Duchenne Muscular Dystrophy (DMD)is a genetic disorder that is caused by a gene located on the X chromosome. It affects about 1 in 3,600 boys. The reason it affects boys more than girls is because of the way sex chromosomes are inherited. Females receive two X chromosomes, they only need to have one working copy of the gene, so even if they carry the DMD gene, they will have a working copy on the other chromosome. Males have an X chromsome and a Y chromosome. If a boy inherits the DMD allele from his mother, he will not have another normal allele and will express the muscular dystrophy trait.
Symptoms usually appear in childhood, though a child can be tested for the trait at birth. Over time, muscle weakness affects the body, usually starting at the legs. Children will eventually lose the ability to walk by the age of twelve. Death usually occurs by the time the person has reached 25 years of age.
The actual cause of the muscle degeneration is due to the protein dystrophin. This protein connects muscle fibers to underlying tissue and insulates the muscle from damage. Lack of this protein results in muscle cell death, where those cells are replaced with fat or connective tissue. Recall that genes on chromosomes code for amino acids, which in turn build proteins. An error in the genetic code can result in a protein not being made correctly, or not made at all. While a person can inherit a faulty gene from their mothers, it is also possible for this section of DNA to have a spontaneous mutation, which can also result in the disorder.
In order to treat the disorder, you would either need to artificially make the protein required for insulating muscle cells, or repair the gene that makes the protein. There are several mutations that can result in muscular dystrophy, but a common one results from the deletion of a section of DNA, which then causes a frameshift mutation, making the gene unreadable by cellular machinary. Recall that during the processof transcription, DNA makes RNA, which travels to the ribosomes where the amino acids are assembled into a protein. Each 3 bases in the RNA sequence codes for an amino acid. If one of those bases are removed the whole reading frame shifts the protein cannot be made. Imagine if you read words 3 letters at a time....what would result in your reading if one of the letters were deleted?
T H E | C A T | A T E | T H E | R A T
If the first E were deleted, the words (and meaning) would change to:
T H C | A T A | T E T | H E R | A T
This is sometimes called a nonsense mutation.
One promising technology uses a drug to cause the machinery of the cell to skip the deleted portion, so that the protein created is a shorter version of dystrophin, but still functions to protect the muscle cells from damage. If you use the same analogy as above, the reading frame would say
T H E | C A T | A T E | R A T
While it's not perfect, it is no longer complete nonsense.
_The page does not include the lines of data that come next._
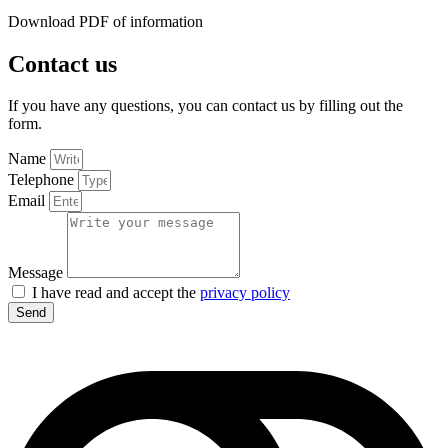
Download PDF of information
Contact us
If you have any questions, you can contact us by filling out the
form.
Name
Telephone
Email
Message
I have read and accept the
privacy policy
Send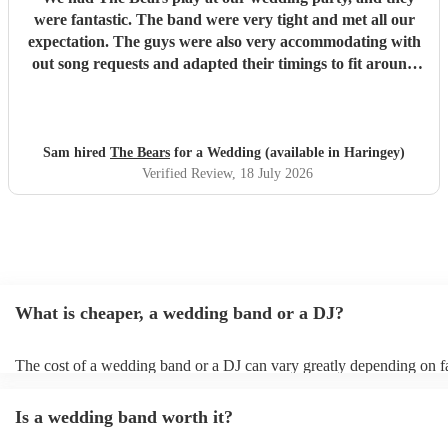
were fantastic. The band were very tight and met all our
expectation. The guys were also very accommodating with
out song requests and adapted their timings to fit around
our needs. First rate, highly recommended.
"
Sam hired
The Bears
for a Wedding (available in Haringey)
Verified Review
, 18 July 2026
What is cheaper, a wedding band or a DJ?
The cost of a wedding band or a DJ can vary greatly depending on f
as location, experience, reputation, and the exact services provided.
general, wedding bands cost more than DJs as they have multiple mu
Is a wedding band worth it?
instruments, sound systems, and often require more rehearsal time. 
are a cost-effective option, live bands bring energy and atmosphere t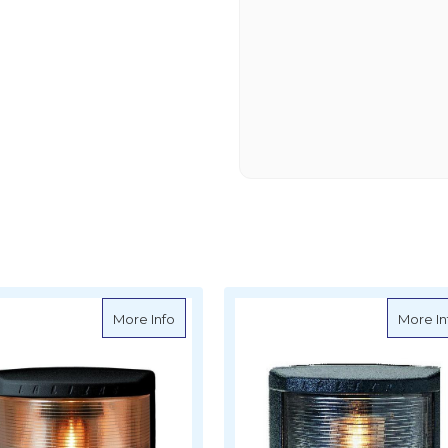
c 20 Navigation Light PORT For Boats Under 20m - Vertical Mount
about LED Classic 20 Navigation Light 20m
More Info
More In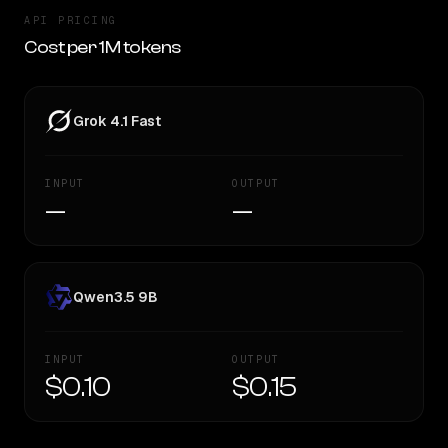
API PRICING
Cost per 1M tokens
Grok 4.1 Fast
INPUT
OUTPUT
—
—
Qwen3.5 9B
INPUT
OUTPUT
$0.10
$0.15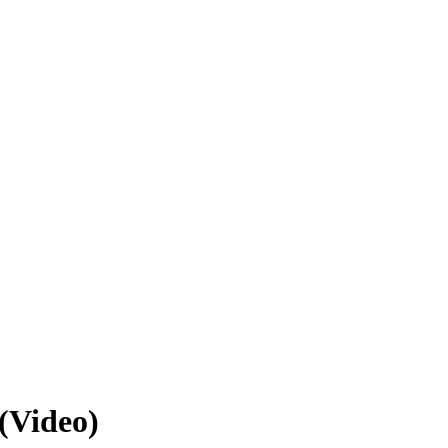
(Video)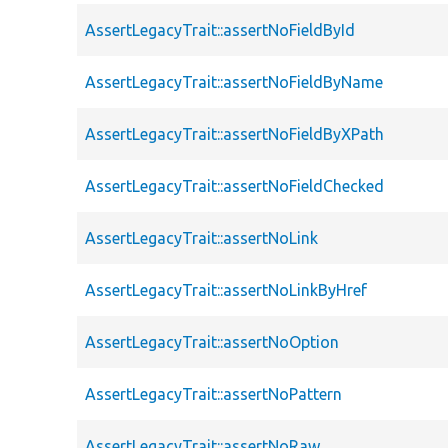
AssertLegacyTrait::assertNoFieldById
AssertLegacyTrait::assertNoFieldByName
AssertLegacyTrait::assertNoFieldByXPath
AssertLegacyTrait::assertNoFieldChecked
AssertLegacyTrait::assertNoLink
AssertLegacyTrait::assertNoLinkByHref
AssertLegacyTrait::assertNoOption
AssertLegacyTrait::assertNoPattern
AssertLegacyTrait::assertNoRaw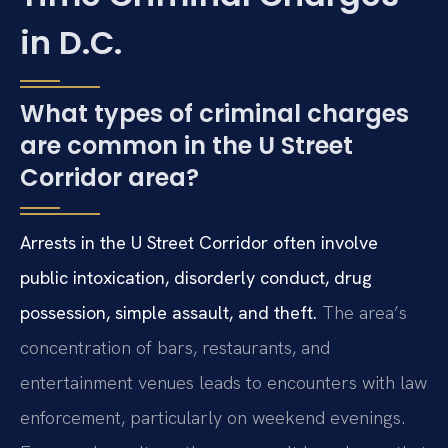
in D.C.
What types of criminal charges
are common in the U Street
Corridor area?
Arrests in the U Street Corridor often involve
public intoxication, disorderly conduct, drug
possession, simple assault, and theft.
The area’s
concentration of bars, restaurants, and
entertainment venues leads to encounters with law
enforcement, particularly on weekend evenings.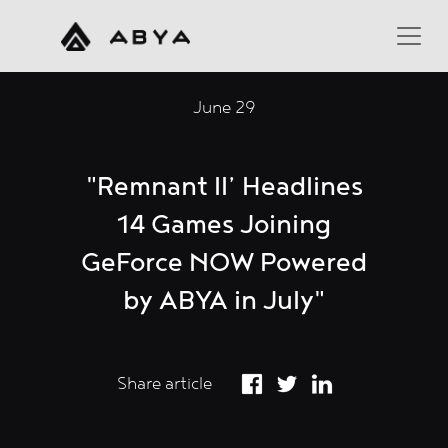
June 29
"Remnant II’ Headlines
14 Games Joining
GeForce NOW Powered
by ABYA in July"
Share article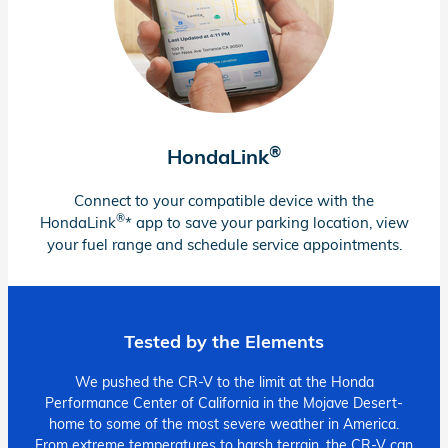
®
HondaLink
Connect to your compatible device with the
®
HondaLink
* app to save your parking location, view
your fuel range and schedule service appointments.
Tested by the Elements
We pushed the CR-V to the limit at the Honda
Performance Center of California in the Mojave Desert-
home to some of the most severe weather in America.
From extreme temperatures to harsh terrain, the CR-V can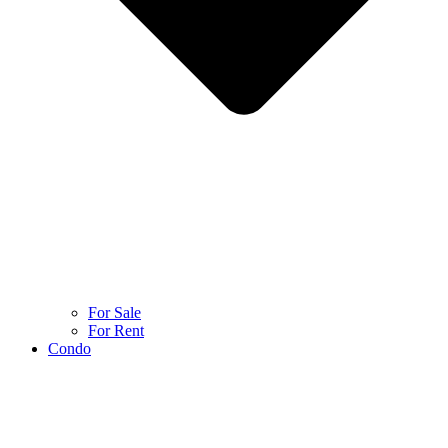
For Sale
For Rent
Condo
The drug may not work on all patients, as it depends greatly on the mutation of the gene. The dystrophin gene is one of the largest human genes, containing 79 exons. An exon is a portion of the gene that actually codes for the protein, sections that are interspersed with introns, or non-coding segments. Clinical trials of drugs that allow for exon skipping have shown promise in treating the disease. However, the drug will only work if the person has not already had muscle function severely compromised. The drug may protect damage to muscles, but it will not repair muscles that have already been damaged by the progression of the disease. Clinical trials are limit participants to those who are still able to walk.
Analysis (Close Reading Excercise)
1. Summarize the article in 140 characters or less (TWEET). Summarize it in such a way that it might inspire your followers to read it.
2. Images are difficult for those who have visual impairments. Choose one of the images in the article and describe the content to a person who may have trouble viewing it.
3. There are several vocabulary words related to genetics and molecular biology. From the article, locate and circle at least three of these technical terms. Suggest a definition or description for each.
4. Suggest a reason why eteplirsen would not work for all DMD patients. Use scientific language in your answer.
5. Write two questions you have that relate to the content of the article. These questions would be ways the author could extend the article or provide more details with that is already included.